● **PROVIDED DATA**:
_ _ _ _ _ _ _

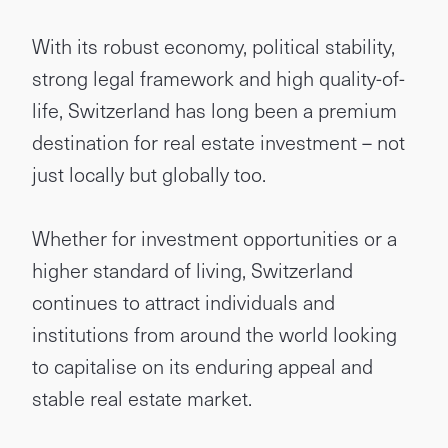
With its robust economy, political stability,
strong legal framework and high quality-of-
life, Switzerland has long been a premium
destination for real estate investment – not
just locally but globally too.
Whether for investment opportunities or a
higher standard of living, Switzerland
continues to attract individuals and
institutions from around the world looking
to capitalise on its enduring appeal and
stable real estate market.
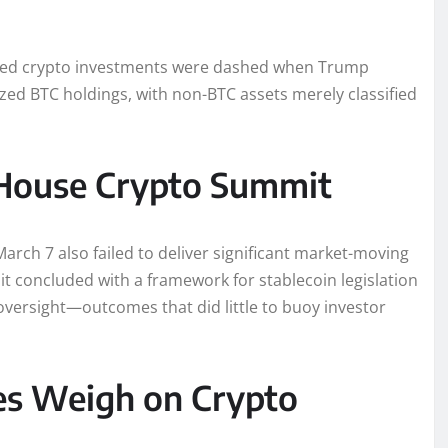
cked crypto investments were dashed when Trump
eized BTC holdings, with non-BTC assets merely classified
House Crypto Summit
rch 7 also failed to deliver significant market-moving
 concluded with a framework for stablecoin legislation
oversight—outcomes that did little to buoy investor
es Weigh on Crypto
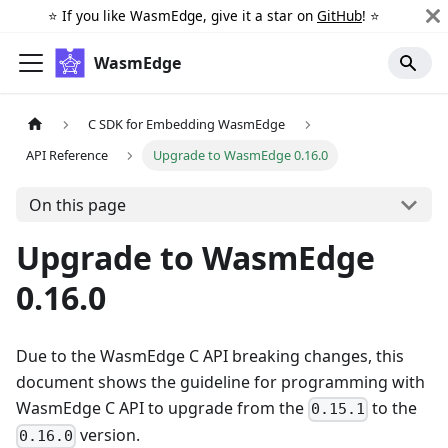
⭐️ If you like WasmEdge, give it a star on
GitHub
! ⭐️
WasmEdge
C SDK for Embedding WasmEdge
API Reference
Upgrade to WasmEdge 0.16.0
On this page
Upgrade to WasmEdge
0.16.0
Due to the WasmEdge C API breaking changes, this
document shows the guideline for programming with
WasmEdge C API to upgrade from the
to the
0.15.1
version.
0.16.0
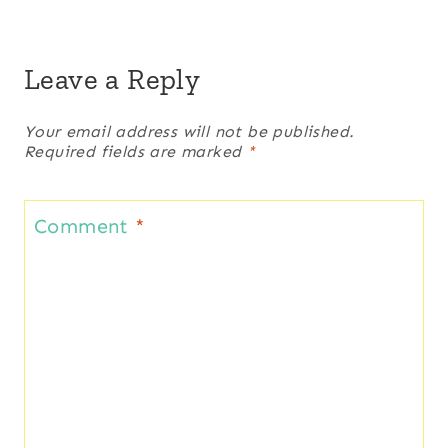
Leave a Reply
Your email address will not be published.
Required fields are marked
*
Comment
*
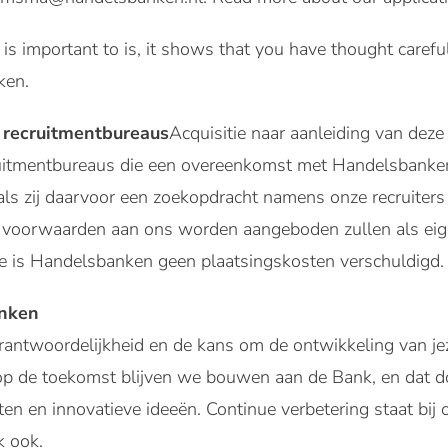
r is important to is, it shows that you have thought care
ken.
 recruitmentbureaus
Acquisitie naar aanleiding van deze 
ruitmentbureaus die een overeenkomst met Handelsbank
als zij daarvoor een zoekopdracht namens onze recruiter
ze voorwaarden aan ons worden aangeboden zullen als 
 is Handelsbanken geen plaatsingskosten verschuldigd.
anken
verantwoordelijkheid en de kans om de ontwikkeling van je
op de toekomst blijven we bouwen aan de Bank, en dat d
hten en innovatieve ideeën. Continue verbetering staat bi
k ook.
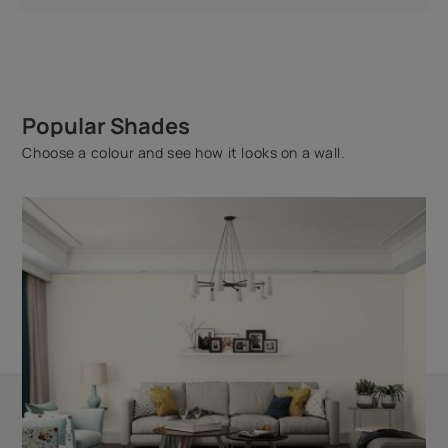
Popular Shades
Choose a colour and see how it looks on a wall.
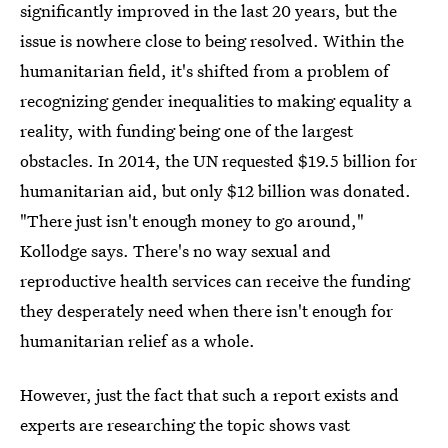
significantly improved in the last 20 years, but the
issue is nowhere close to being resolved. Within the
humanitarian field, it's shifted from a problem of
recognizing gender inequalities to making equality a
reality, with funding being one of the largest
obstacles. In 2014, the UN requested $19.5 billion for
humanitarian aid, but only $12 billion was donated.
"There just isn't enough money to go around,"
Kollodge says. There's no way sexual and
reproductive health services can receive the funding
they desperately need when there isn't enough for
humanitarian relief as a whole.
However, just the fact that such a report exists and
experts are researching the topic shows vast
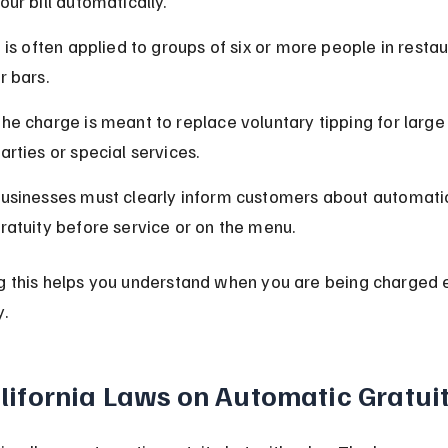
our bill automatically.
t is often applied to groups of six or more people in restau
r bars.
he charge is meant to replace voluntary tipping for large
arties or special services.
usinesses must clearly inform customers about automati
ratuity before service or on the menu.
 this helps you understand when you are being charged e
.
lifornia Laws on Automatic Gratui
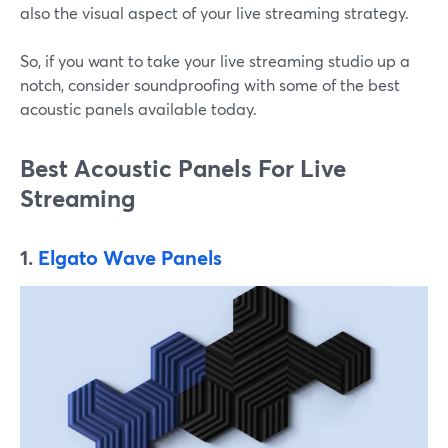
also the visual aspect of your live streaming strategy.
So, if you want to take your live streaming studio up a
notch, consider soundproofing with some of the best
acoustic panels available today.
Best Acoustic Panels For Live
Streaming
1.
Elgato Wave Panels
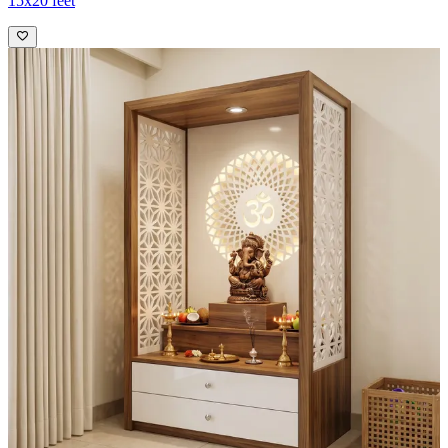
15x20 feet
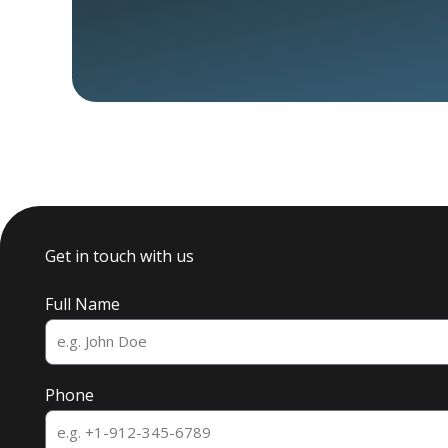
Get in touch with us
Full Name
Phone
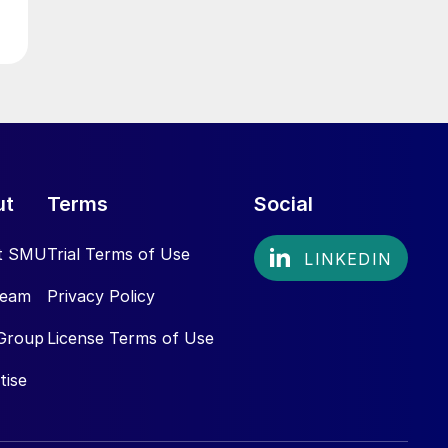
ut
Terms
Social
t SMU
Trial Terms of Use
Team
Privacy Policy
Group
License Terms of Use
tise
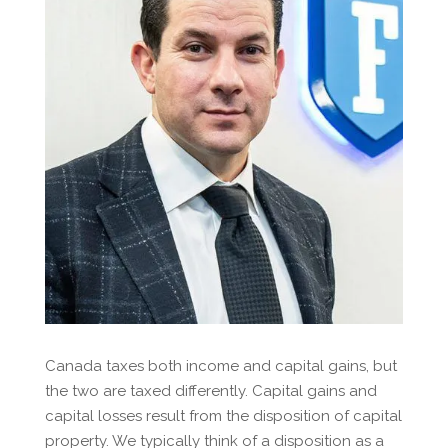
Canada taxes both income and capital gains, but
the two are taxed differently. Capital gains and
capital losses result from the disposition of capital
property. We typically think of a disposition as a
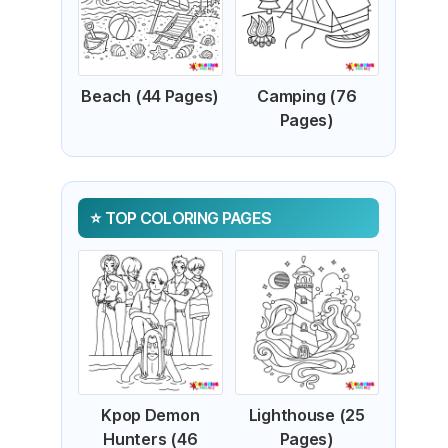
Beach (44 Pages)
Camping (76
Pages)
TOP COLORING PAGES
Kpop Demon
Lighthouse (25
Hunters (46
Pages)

_ _ _ _ _ _ _

● **ASSIGNMENT**: Scan the records above, then copy out each line that mentions "WasmEdge".

● **THE COMPLETED TASK**:
⭐️ If you like WasmEdge, give it a star on
WasmEdge
C SDK for Embedding WasmEdge
Upgrade to WasmEdge 0.16.0
Upgrade to WasmEdge
Due to the WasmEdge C API breaking changes, this
WasmEdge C API to upgrade from the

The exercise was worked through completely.